Even when he’s happy, Z is exhausting. He never stops moving – constantly kicking his legs and waving his arms. If I hold him, he squirms like crazy, launching himself left and right, even trying to stand up – his whole body tensed – stomping up and down on whatever surface is beneath him. He’s also incredibly LOUD. He’s definitely discovered his voice – and when he gets going, his screams are deafening.
All this moving and shouting would be cute if he didn’t seem so aggravated all the time. He does this thing where he lies on his back, makes little fists, tenses his body, and grunts – turning bright red. It’s like his brain wants to do something but his body just won’t listen – so he gets really, really mad. I feel so bad for the guy, and I want to help him, but I have no idea how.
On top of all this, Z is still waking up about three times a night. He used to sleep from 7 or 8 pm straight through to 12 or 1 am. Now he consistently gets up around 10:30 – 11 pm. Then again around 1 or 2 am, and 3 or 4 am. Luckily I’m still awake for this new early feeding, but it cuts into the one time of day that I have to myself, and that has been really hard.
From 8 to 11 pm (sometimes later though I usually regret that), I recharge my batteries. It’s different (and almost more important) than sleeping. It’s the one time of day I can do anything uninterrupted. I eat, check my email, do some work, talk to Dave. Sometimes I clean. I love this time of day. I need it. And when Z wakes up before I’m ready to go to bed… well… it’s hard.
I’ll end with the positive. When Z’s in a good mood – he’s such a total joy. He smiles, he giggles, he takes everything in with these beautiful steel blue eyes (not mine, not Dave’s, if anything, like his Uncle Jeff’s, but really something all his own). He’s learning and growing so fast – it’s amazing. And taking care of him has brought out depths of patience, gentleness, and restraint I didn’t know I possessed.

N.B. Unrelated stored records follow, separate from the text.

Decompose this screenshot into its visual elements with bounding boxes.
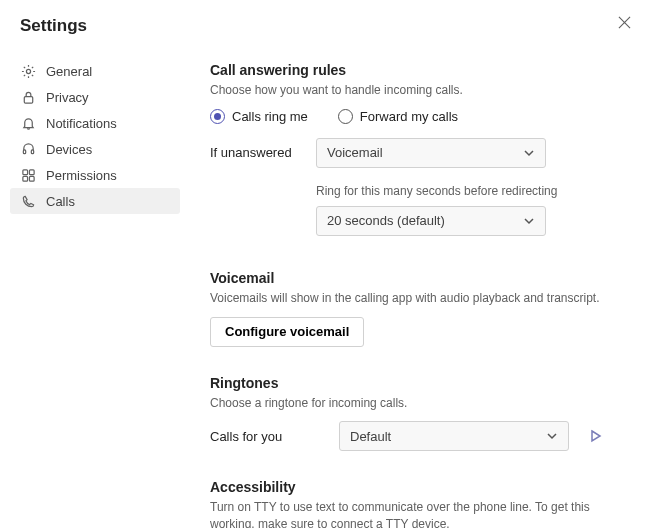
section-heading: Voicemail xyxy=(210,270,630,286)
ring-duration-select[interactable]: 20 seconds (default) xyxy=(316,206,546,236)
radio-dot-icon xyxy=(210,109,225,124)
sidebar: General Privacy Notifications Devices Pe… xyxy=(10,50,180,528)
select-value: Default xyxy=(350,429,391,444)
phone-icon xyxy=(20,193,36,209)
sidebar-item-notifications[interactable]: Notifications xyxy=(10,110,180,136)
svg-rect-5 xyxy=(29,169,34,174)
configure-voicemail-button[interactable]: Configure voicemail xyxy=(210,317,364,347)
bell-icon xyxy=(20,115,36,131)
gear-icon xyxy=(20,63,36,79)
section-heading: Accessibility xyxy=(210,479,630,495)
sidebar-item-label: Notifications xyxy=(46,116,117,131)
sidebar-item-general[interactable]: General xyxy=(10,58,180,84)
close-icon xyxy=(618,16,631,29)
svg-point-0 xyxy=(26,69,30,73)
sidebar-item-privacy[interactable]: Privacy xyxy=(10,84,180,110)
section-desc: Choose a ringtone for incoming calls. xyxy=(210,395,630,412)
chevron-down-icon xyxy=(523,147,535,159)
play-icon xyxy=(588,429,602,443)
ringtone-select[interactable]: Default xyxy=(339,421,569,451)
settings-heading: Settings xyxy=(20,16,87,36)
chevron-down-icon xyxy=(523,215,535,227)
lock-icon xyxy=(20,89,36,105)
sidebar-item-label: Calls xyxy=(46,194,75,209)
button-label: Configure voicemail xyxy=(225,324,349,339)
unanswered-select[interactable]: Voicemail xyxy=(316,138,546,168)
sidebar-item-label: General xyxy=(46,64,92,79)
headset-icon xyxy=(20,141,36,157)
sidebar-item-devices[interactable]: Devices xyxy=(10,136,180,162)
svg-rect-6 xyxy=(22,176,27,181)
section-desc: Choose how you want to handle incoming c… xyxy=(210,82,630,99)
radio-label: Forward my calls xyxy=(360,109,458,124)
ring-duration-label: Ring for this many seconds before redire… xyxy=(316,184,630,198)
radio-label: Calls ring me xyxy=(232,109,308,124)
sidebar-item-label: Privacy xyxy=(46,90,89,105)
svg-rect-1 xyxy=(24,96,32,103)
voicemail-section: Voicemail Voicemails will show in the ca… xyxy=(210,270,630,347)
section-desc: Voicemails will show in the calling app … xyxy=(210,290,630,307)
radio-calls-ring-me[interactable]: Calls ring me xyxy=(210,109,308,124)
svg-rect-3 xyxy=(31,149,33,153)
accessibility-section: Accessibility Turn on TTY to use text to… xyxy=(210,479,630,528)
sidebar-item-label: Devices xyxy=(46,142,92,157)
svg-rect-2 xyxy=(23,149,25,153)
sidebar-item-calls[interactable]: Calls xyxy=(10,188,180,214)
svg-rect-7 xyxy=(29,176,34,181)
ringtones-section: Ringtones Choose a ringtone for incoming… xyxy=(210,375,630,452)
play-ringtone-button[interactable] xyxy=(583,424,607,448)
svg-rect-4 xyxy=(22,169,27,174)
unanswered-label: If unanswered xyxy=(210,145,302,160)
calls-for-you-label: Calls for you xyxy=(210,429,325,444)
section-desc: Turn on TTY to use text to communicate o… xyxy=(210,499,630,528)
grid-icon xyxy=(20,167,36,183)
radio-dot-icon xyxy=(338,109,353,124)
radio-forward-my-calls[interactable]: Forward my calls xyxy=(338,109,458,124)
content-panel: Call answering rules Choose how you want… xyxy=(180,50,640,528)
section-heading: Call answering rules xyxy=(210,62,630,78)
select-value: 20 seconds (default) xyxy=(327,213,445,228)
call-answering-section: Call answering rules Choose how you want… xyxy=(210,62,630,236)
sidebar-item-label: Permissions xyxy=(46,168,117,183)
chevron-down-icon xyxy=(546,430,558,442)
close-button[interactable] xyxy=(614,12,634,32)
sidebar-item-permissions[interactable]: Permissions xyxy=(10,162,180,188)
select-value: Voicemail xyxy=(327,145,383,160)
section-heading: Ringtones xyxy=(210,375,630,391)
page-title: Settings xyxy=(20,16,87,36)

When things are good, it feels like an absolute priveledge to spend my days with him. And there are times when I feel that he loves me too – when he’s tired and buries his face in my neck, when he stops crying if I pick him up, and when he smiles at me when I come back to him after being away for just a few minutes. These are the things I need to focus on. And I need to remember that these days are few and precious, and that in another month, or two or six, it will get easier.